I am speaking in this debate to represent, in particular, my constituent Colleen Roper. She is the sixth generation of a fairground family, and I encourage everyone to visit her fairground, Rainbow Park in Hunstanton. Along with five other female showmen, she formed the Future 4 Fairgrounds group. They did so as wives and mothers, proud of their heritage, but increasingly concerned about the impact on the future of their families and that of the 20,000 showmen across the United Kingdom. They want to celebrate their history, to highlight the present situation and to talk about the future for fairgrounds.

In that spirit, I will focus my remarks on three areas. First, as the hon. Member for Glasgow East touched on, there is a need for greater consistency between the national guidance and how local authorities are acting on the ground. The DCMS position is admirably clear, as my hon. Friend the Minister recently set out to me in a written answer:

“Funfairs and fairgrounds…will be permitted to reopen in all three tiers as they were prior to this period”,

the second “period of national restrictions”. The answer also talked about

“how Local Authorities should support event organisers to hold outdoor events safely.”

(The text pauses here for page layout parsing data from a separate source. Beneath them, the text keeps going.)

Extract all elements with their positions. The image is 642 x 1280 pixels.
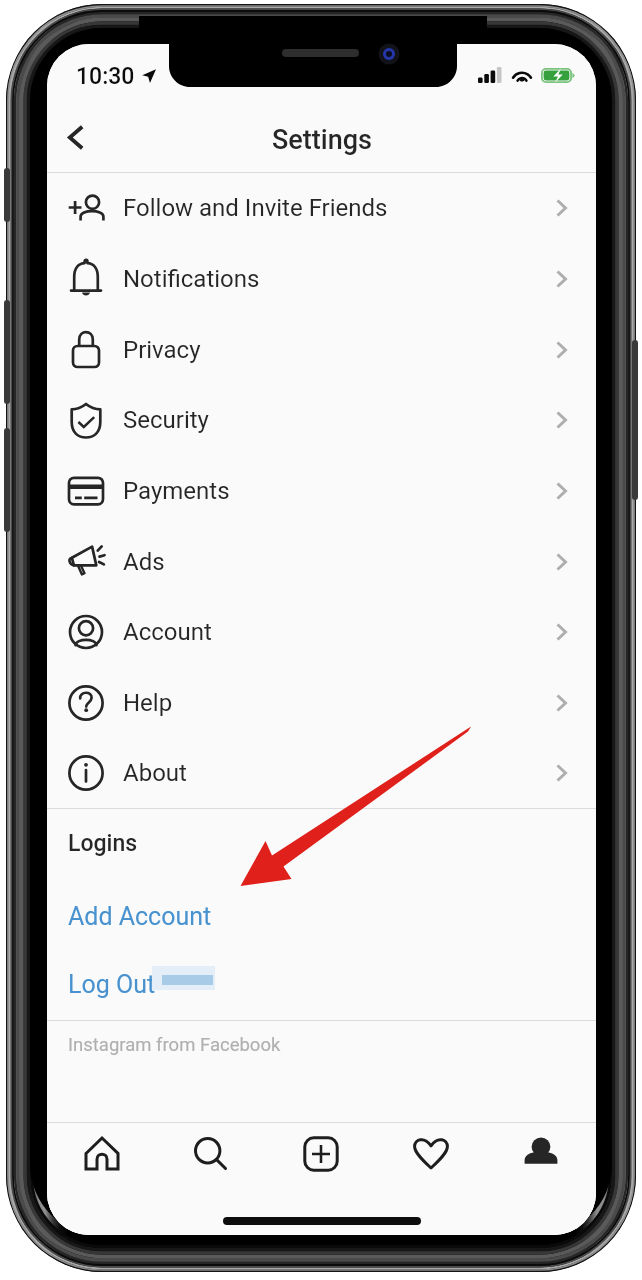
staticText: Security: [123, 406, 544, 434]
button[interactable]: Log Out: [47, 936, 596, 1020]
button[interactable]: Profile: [486, 1123, 596, 1185]
button[interactable]: Add Account: [47, 867, 596, 936]
staticText: Log Out: [68, 970, 156, 999]
staticText: Add Account: [68, 902, 212, 931]
staticText: Account: [123, 618, 544, 646]
staticText: Instagram from Facebook: [68, 1034, 281, 1056]
button[interactable]: Follow and Invite Friends: [47, 173, 596, 243]
staticText: Settings: [272, 124, 372, 156]
staticText: Notifications: [123, 265, 544, 293]
button[interactable]: New post: [266, 1123, 376, 1185]
button[interactable]: Security: [47, 385, 596, 455]
button[interactable]: Search: [156, 1123, 266, 1185]
button[interactable]: Payments: [47, 455, 596, 526]
staticText: 10:30: [76, 63, 135, 90]
staticText: Privacy: [123, 336, 544, 364]
button[interactable]: About: [47, 738, 596, 808]
staticText: Ads: [123, 548, 544, 576]
button[interactable]: Ads: [47, 526, 596, 597]
staticText: Payments: [123, 477, 544, 505]
staticText: Logins: [68, 830, 138, 857]
button[interactable]: Account: [47, 597, 596, 667]
button[interactable]: Home: [47, 1123, 156, 1185]
staticText: Help: [123, 689, 544, 717]
button[interactable]: Back: [51, 114, 99, 166]
button[interactable]: Help: [47, 667, 596, 738]
staticText: Follow and Invite Friends: [123, 194, 544, 222]
button[interactable]: Activity: [376, 1123, 486, 1185]
button[interactable]: Notifications: [47, 243, 596, 314]
staticText: About: [123, 759, 544, 787]
button[interactable]: Privacy: [47, 314, 596, 385]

That is great, so what is the problem? As we heard, the organisers need to get permission from local authorities. Future 4 Fairgrounds told me this morning that it has continued to see cancellations of winter fairgrounds and, even worse, that fairgrounds have been stopped from operating shows that they had been told could go ahead. That has been an issue since 4 July, when covid-secure events were allowed to happen.

Fairgrounds spent considerable amounts of money and effort to be covid-secure, and it has been incredibly frustrating for them not be able to have their events while other events have gone ahead. We should not underestimate either the financial impact of that, or the mental health and wellbeing impact of having all those events cancelled. Will the Minister work with the Ministry of Housing, Communities and Local Government to provide more encouragement, or perhaps even give direction, to local authorities to tackle that inconsistency, so that funfairs and fairgrounds can safely reopen across the country?

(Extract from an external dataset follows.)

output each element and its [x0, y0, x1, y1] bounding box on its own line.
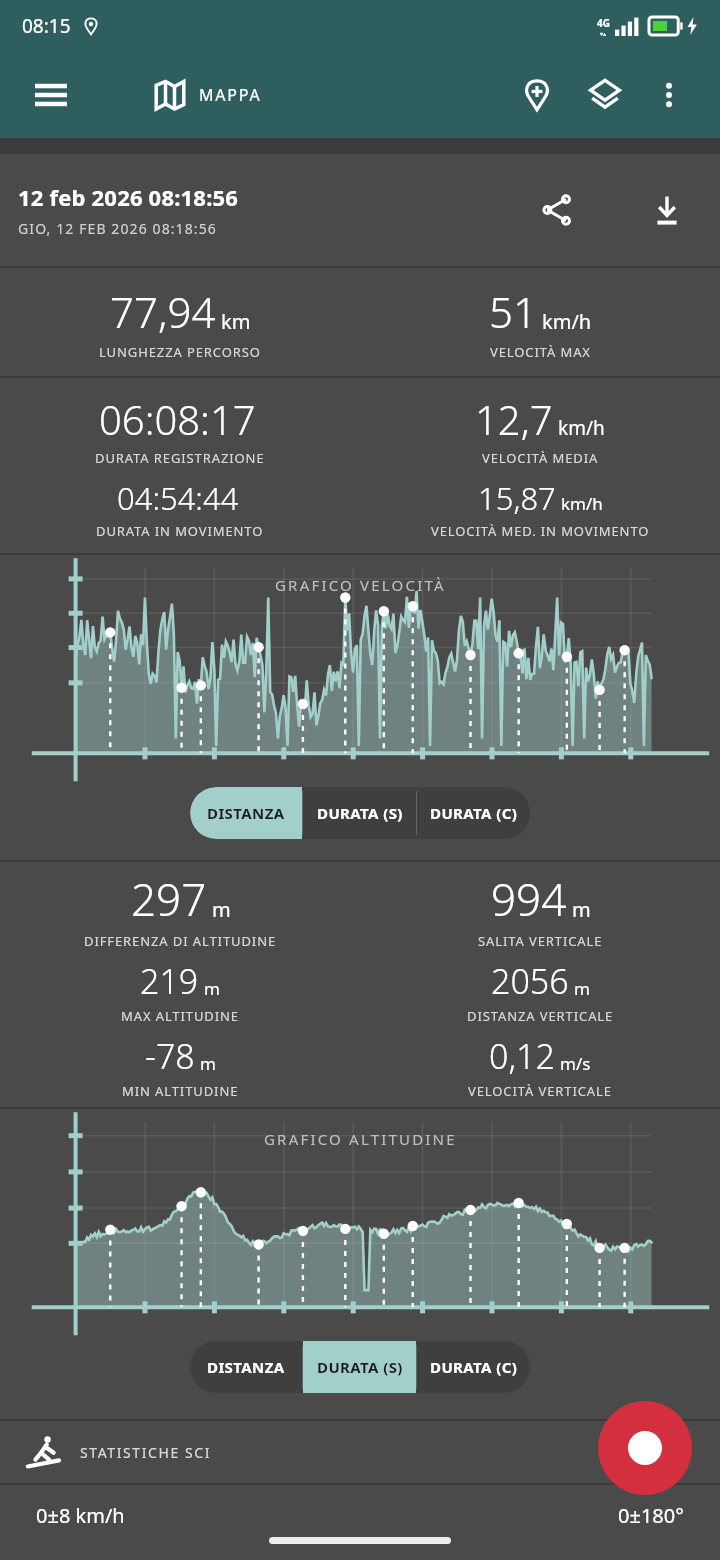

Secondly, fairgrounds are an important part of our rich cultural heritage. This is a profession that dates back hundreds of years. Showmen are businessmen and women, but they are also a community. The King’s Lynn mart was granted its royal charter by Henry VIII, and many fairs across the country have been a staple of their communities for generations. In the 1860s, Frederick Savage of Lynn began supplying steam-powered fairgrounds rides, as is recorded in the Lynn museum—again, I encourage people to visit. In the words of his 1902 “Catalogue for Roundabouts”,

“we have patented and placed upon the market all the principal novelties that have delighted the many thousands of pleasure seekers at home and abroad.”

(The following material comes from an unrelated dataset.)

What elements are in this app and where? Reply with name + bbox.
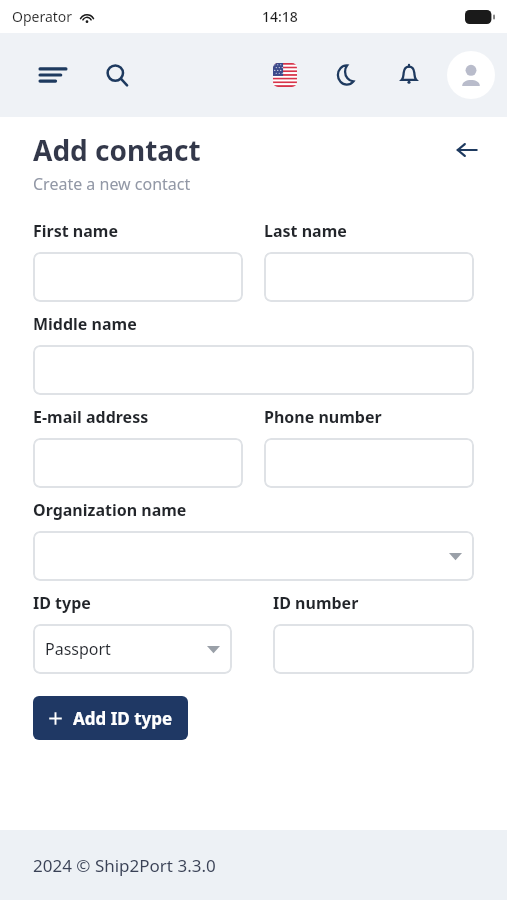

Fairgrounds are places where memories are made. Despite that, as Future 4 Fairgrounds has highlighted, travelling fairgrounds are not being given equal status with theatres, museums and other organisations in applying to the cultural recovery fund. I would therefore be grateful if the Minister, when he responds to the debate, addressed those concerns and gave an assurance that any future applications will be considered on equal terms.

Finally, this debate is about the future of fairgrounds. They do have a future and they must have a future, but showmen’s lives have been put on hold. For all the families in the showmen’s community, there is a need for greater certainty for the winter events and for next season. Discussions are ongoing about the Lynn mart next year—I encourage my hon. Friend the Minister to join me at that excellent event. I hope that in 2021, once again, across the country, people will be able to enjoy a local fairground.